A four-pound bomb exploded across from Jerusalem's Central Bus Station Wednesday afternoon and killed one person and wounded 50 others, two seriously.Eighteen victims are being treated for moderate injuries.

The explosive charge was placed at a public telephone booth and was detonated as two packed buses passed by. The buses sustained moderate damage in the explosion.

The terrorist who planted the bomb apparently escaped the scene. Security officials said there were no specific indications of an impending terrorist attack in Israel's capital.

Jerusalem's Mayor, Nir Barkat, was on the scene minutes after the blast, encouraging citizens not to allow the attack to change their daily routines - though he called upon them to be vigilant. Prime Minister Binyamin Netanyahu was in his Jerusalem residence, preparing to fly to Moscow, when the bombing occurred.
 
ZAKA rescue service personnel were able to arrive at the scene immediately because they were at a meeting nearby, discussing sending aid to disaster-stricken Japan, when they felt the reverberations of the blast. The attack occurred in virtually the same place struck by another Palestinian terrorist in 1994.

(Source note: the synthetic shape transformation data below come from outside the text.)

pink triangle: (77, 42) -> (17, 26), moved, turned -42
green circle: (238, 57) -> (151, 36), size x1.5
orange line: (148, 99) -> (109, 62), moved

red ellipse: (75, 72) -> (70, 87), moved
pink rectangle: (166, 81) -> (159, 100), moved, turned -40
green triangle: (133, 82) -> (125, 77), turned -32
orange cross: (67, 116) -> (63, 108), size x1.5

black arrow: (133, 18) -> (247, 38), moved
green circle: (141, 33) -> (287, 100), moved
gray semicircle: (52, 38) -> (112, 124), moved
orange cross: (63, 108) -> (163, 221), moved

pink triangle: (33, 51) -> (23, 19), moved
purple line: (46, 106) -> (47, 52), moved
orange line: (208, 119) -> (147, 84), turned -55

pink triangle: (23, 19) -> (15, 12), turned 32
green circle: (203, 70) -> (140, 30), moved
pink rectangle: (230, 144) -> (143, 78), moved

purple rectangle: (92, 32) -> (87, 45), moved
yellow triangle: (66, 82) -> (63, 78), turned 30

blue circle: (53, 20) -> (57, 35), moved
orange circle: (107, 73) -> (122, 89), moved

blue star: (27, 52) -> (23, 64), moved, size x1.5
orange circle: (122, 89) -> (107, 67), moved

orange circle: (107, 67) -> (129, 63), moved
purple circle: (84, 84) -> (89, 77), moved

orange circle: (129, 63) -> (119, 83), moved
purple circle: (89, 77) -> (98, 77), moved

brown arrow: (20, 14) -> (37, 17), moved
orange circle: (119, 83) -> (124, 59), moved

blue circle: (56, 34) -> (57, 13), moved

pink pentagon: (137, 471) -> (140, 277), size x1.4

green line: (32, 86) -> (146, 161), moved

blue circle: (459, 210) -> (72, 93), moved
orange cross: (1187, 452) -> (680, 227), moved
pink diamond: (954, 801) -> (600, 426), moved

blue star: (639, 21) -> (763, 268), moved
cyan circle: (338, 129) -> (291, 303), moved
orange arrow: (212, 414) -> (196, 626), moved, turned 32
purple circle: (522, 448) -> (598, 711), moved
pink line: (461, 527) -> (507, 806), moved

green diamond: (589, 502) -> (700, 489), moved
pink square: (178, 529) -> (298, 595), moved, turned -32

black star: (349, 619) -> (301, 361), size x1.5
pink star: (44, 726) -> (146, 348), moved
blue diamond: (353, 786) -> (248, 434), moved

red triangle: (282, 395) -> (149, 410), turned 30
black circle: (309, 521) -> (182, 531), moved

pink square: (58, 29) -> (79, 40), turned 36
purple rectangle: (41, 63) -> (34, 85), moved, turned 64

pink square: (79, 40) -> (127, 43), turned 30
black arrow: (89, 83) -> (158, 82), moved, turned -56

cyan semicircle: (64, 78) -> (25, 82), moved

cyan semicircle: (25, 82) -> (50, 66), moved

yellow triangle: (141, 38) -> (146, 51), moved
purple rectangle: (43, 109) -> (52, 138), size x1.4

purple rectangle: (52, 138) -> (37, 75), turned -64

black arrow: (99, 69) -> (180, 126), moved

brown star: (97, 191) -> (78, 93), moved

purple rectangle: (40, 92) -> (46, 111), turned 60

"We didn't wait even for a second; we just got up and ran to the bus station," Zaka volunteer Moti Bukchi told Channel 2 television. "I saw two women lying on the ground, unconscious and covered in blood."

Wednesday's attack was the first major terrorist incident in Jerusalem since the tractor attacks and the massacre of eight people at the Mercaz HaRav Yeshiva in March 2008.